The split is deliberate, on the dbt require-dbt-version model: the SDK declares the compatibility it needs; the CLI gates on it. The host-side gate (opt-in FLUID_PLUGIN_STRICT_COMPAT=1) is documented in the trust model.
PluginMetadata
Override get_plugin_info() if you want richer metadata than the default PluginMetadata(name=cls.name, role=cls.role). fluid plugins --detailed (CLI 0.10.0) reads from this for every ALLOWED plugin, as do custom dashboards and IDE integrations:
@classmethod
def get_plugin_info(cls):
return PluginMetadata(
name=cls.name,
role=cls.role,
display_name="GitLab CI Scaffold",
description="...",
version="0.1.0",
author="...",
tags=["ci", "gitlab"],
)
Inheriting tests
Every role has a matching *TestHarness in fluid_sdk.testing:
from fluid_sdk.testing import (
PluginTestHarness, # base — 13 generic invariants (any role)

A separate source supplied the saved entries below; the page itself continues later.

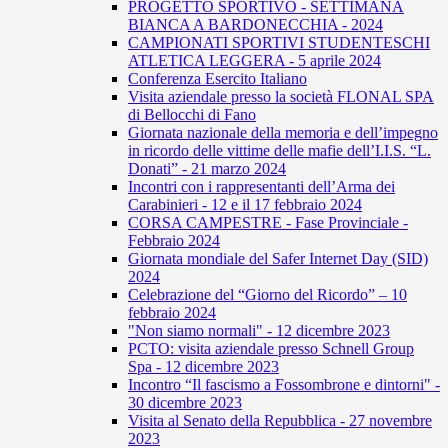
PROGETTO SPORTIVO - SETTIMANA
BIANCA A BARDONECCHIA - 2024
CAMPIONATI SPORTIVI STUDENTESCHI
ATLETICA LEGGERA - 5 aprile 2024
Conferenza Esercito Italiano
Visita aziendale presso la società FLONAL SPA
di Bellocchi di Fano
Giornata nazionale della memoria e dell’impegno
in ricordo delle vittime delle mafie dell’I.I.S. “L.
Donati” - 21 marzo 2024
Incontri con i rappresentanti dell’Arma dei
Carabinieri - 12 e il 17 febbraio 2024
CORSA CAMPESTRE - Fase Provinciale -
Febbraio 2024
Giornata mondiale del Safer Internet Day (SID)
2024
Celebrazione del “Giorno del Ricordo” – 10
febbraio 2024
"Non siamo normali" - 12 dicembre 2023
PCTO: visita aziendale presso Schnell Group
Spa - 12 dicembre 2023
Incontro “Il fascismo a Fossombrone e dintorni" -
30 dicembre 2023
Visita al Senato della Repubblica - 27 novembre
2023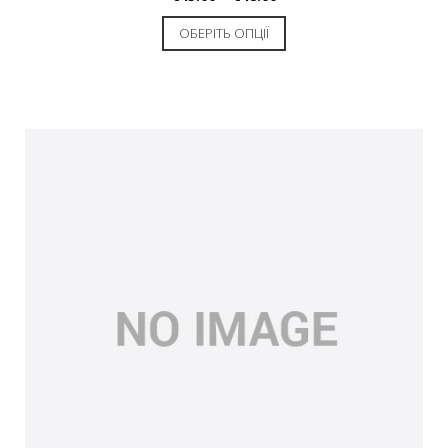
ОБЕРІТЬ ОПЦІЇ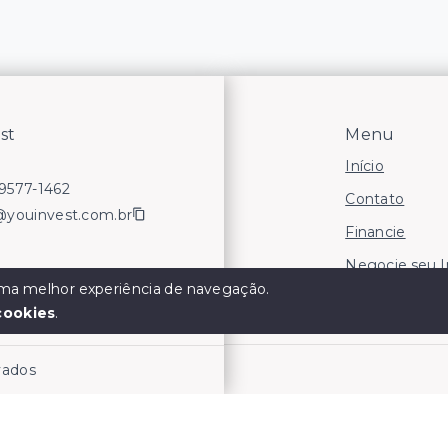
st
Menu
Início
99577-1462
Contato
@youinvest.com.br
Financie
Negocie seu 
 uma melhor experiência de navegação.
Áreas para In
cookies
.
rvados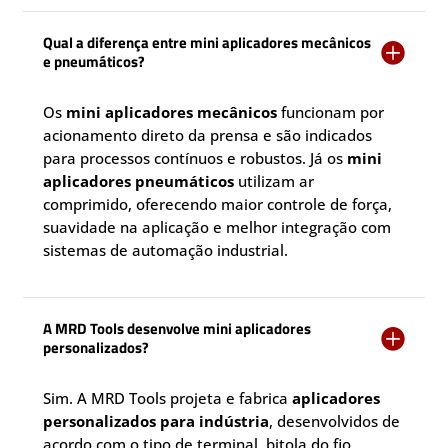
Qual a diferença entre mini aplicadores mecânicos

e pneumáticos?
Os
mini aplicadores mecânicos
funcionam por
acionamento direto da prensa e são indicados
para processos contínuos e robustos. Já os
mini
aplicadores pneumáticos
utilizam ar
comprimido, oferecendo maior controle de força,
suavidade na aplicação e melhor integração com
sistemas de automação industrial.
A MRD Tools desenvolve mini aplicadores

personalizados?
Sim. A MRD Tools projeta e fabrica
aplicadores
personalizados para indústria
, desenvolvidos de
acordo com o tipo de terminal, bitola do fio,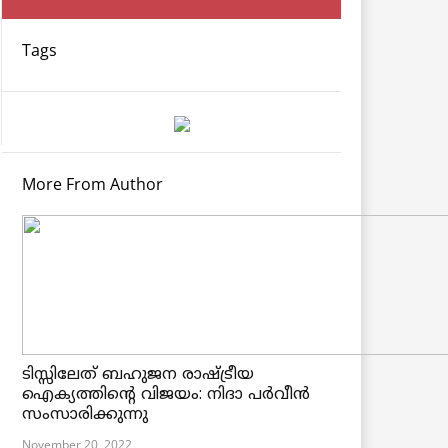
Tags
More From Author
ടിസ്സിലേത് ബഹുജന രാഷ്ട്രീയ
ഐക്യത്തിന്റെ വിജയം: നിദാ പർവീൻ
സംസാരിക്കുന്നു
November 20, 2022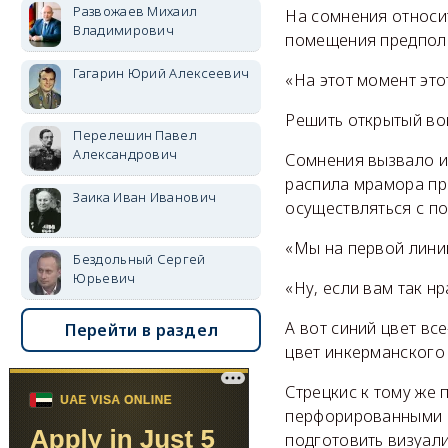
Развожаев Михаил
На сомнения относи
Владимирович
помещения предпола
Гагарин Юрий Алексеевич
«На этот момент это
Решить открытый во
Перелешин Павел
Александрович
Сомнения вызвало и 
распила мрамора при
Заика Иван Иванович
осуществляться с по
«Мы на первой линии
Бездольный Сергей
Юрьевич
«Ну, если вам так нр
А вот синий цвет вс
Перейти в раздел
цвет инкерманского
Стрецкис к тому же 
перфорированными м
подготовить визуал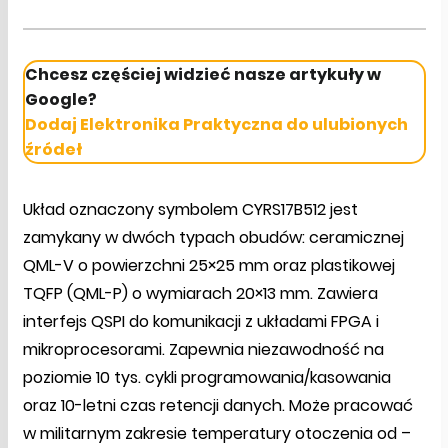
Chcesz częściej widzieć nasze artykuły w
Google?
Dodaj Elektronika Praktyczna do ulubionych
źródeł
Układ oznaczony symbolem CYRS17B512 jest
zamykany w dwóch typach obudów: ceramicznej
QML-V o powierzchni 25×25 mm oraz plastikowej
TQFP (QML-P) o wymiarach 20×13 mm. Zawiera
interfejs QSPI do komunikacji z układami FPGA i
mikroprocesorami. Zapewnia niezawodność na
poziomie 10 tys. cykli programowania/kasowania
oraz 10-letni czas retencji danych. Może pracować
w militarnym zakresie temperatury otoczenia od –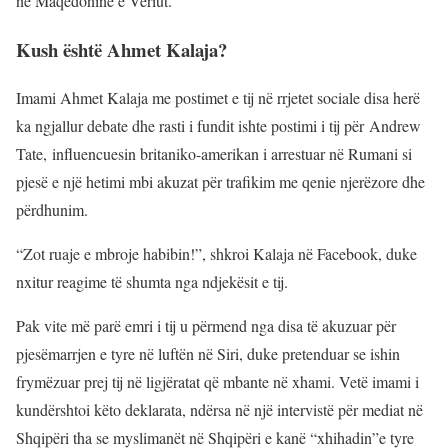
në Maqedoninë e Veriut.
Kush është Ahmet Kalaja?
Imami Ahmet Kalaja me postimet e tij në rrjetet sociale disa herë
ka ngjallur debate dhe rasti i fundit ishte postimi i tij për Andrew
Tate, influencuesin britaniko-amerikan i arrestuar në Rumani si
pjesë e një hetimi mbi akuzat për trafikim me qenie njerëzore dhe
përdhunim.
“Zot ruaje e mbroje habibin!”, shkroi Kalaja në Facebook, duke
nxitur reagime të shumta nga ndjekësit e tij.
Pak vite më parë emri i tij u përmend nga disa të akuzuar për
pjesëmarrjen e tyre në luftën në Siri, duke pretenduar se ishin
frymëzuar prej tij në ligjëratat që mbante në xhami. Vetë imami i
kundërshtoi këto deklarata, ndërsa në një intervistë për mediat në
Shqipëri tha se myslimanët në Shqipëri e kanë “xhihadin”e tyre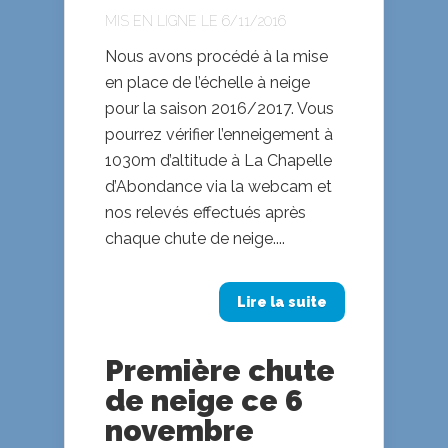
MIS EN LIGNE LE 6/11/2016
Nous avons procédé à la mise
en place de l’échelle à neige
pour la saison 2016/2017. Vous
pourrez vérifier l’enneigement à
1030m d’altitude à La Chapelle
d’Abondance via la webcam et
nos relevés effectués après
chaque chute de neige....
Lire la suite
Première chute
de neige ce 6
novembre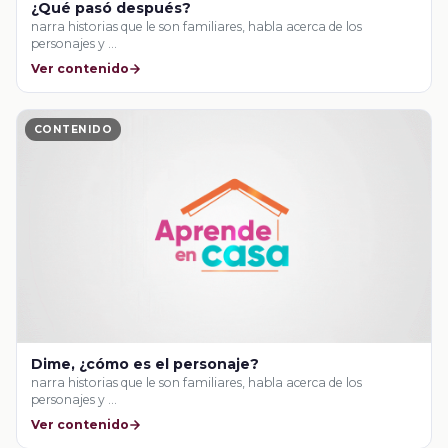
¿Qué pasó después?
narra historias que le son familiares, habla acerca de los
personajes y …
Ver contenido
CONTENIDO
Dime, ¿cómo es el personaje?
narra historias que le son familiares, habla acerca de los
personajes y …
Ver contenido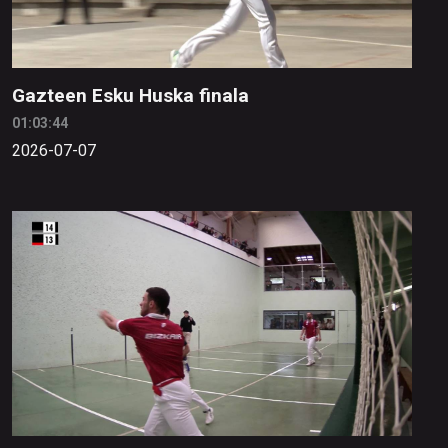
Gazteen Esku Huska finala
01:03:44
2026-07-07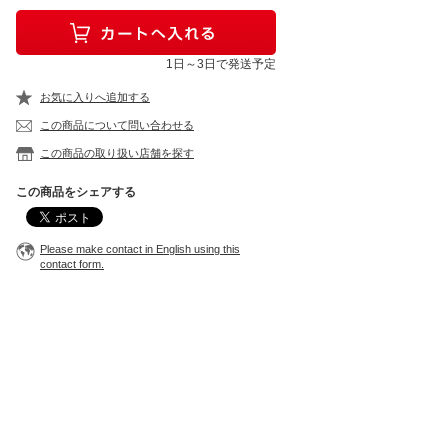
1日～3日で発送予定
お気に入りへ追加する
この商品について問い合わせる
この商品の取り扱い店舗を探す
この商品をシェアする
Please make contact in English using this
contact form.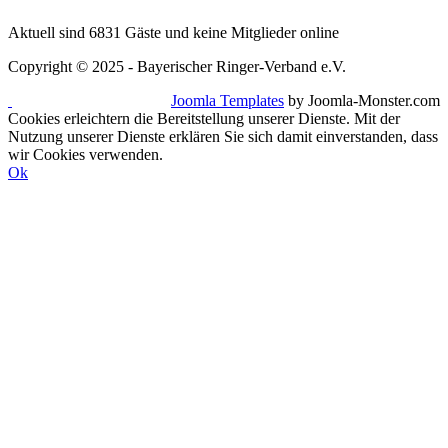
Aktuell sind 6831 Gäste und keine Mitglieder online
Copyright © 2025 - Bayerischer Ringer-Verband e.V.
Joomla Templates
by Joomla-Monster.com
Cookies erleichtern die Bereitstellung unserer Dienste. Mit der
Nutzung unserer Dienste erklären Sie sich damit einverstanden, dass
wir Cookies verwenden.
Ok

CustomScaffoldTestHarness, # adds 7 scaffold-specific tests (atomic write, sha256, traversal)
ValidatorTestHarness, # validator-specific conformance
InfraProviderTestHarness, # provider plan/apply shape + op routing
CatalogAdapterTestHarness, # catalog-adapter conformance
)
class TestMyScaffold(CustomScaffoldTestHarness):
plugin_class = MyScaffold
# Inherits all the tests. Add your own scenarios below if needed.
Four lines, 20 tests free (13 from PluginTestHarness + 7 role-specific in CustomScaffoldTestHarness).
As of SDK 0.10.0, each of the four roles has a matching *TestHarness — subclass the role-specific one directly (ValidatorTestHarness, InfraProviderTestHarness, CatalogAdapterTestHarness) and add your fixture-driven scenarios as additional test_* methods.
Source
- Role definitions:
Agenticstiger/forge-cli-sdk/src/fluid_sdk/roles/ - Test harnesses:
Agenticstiger/forge-cli-sdk/src/fluid_sdk/testing/
These are the truth source — when in doubt, read the class.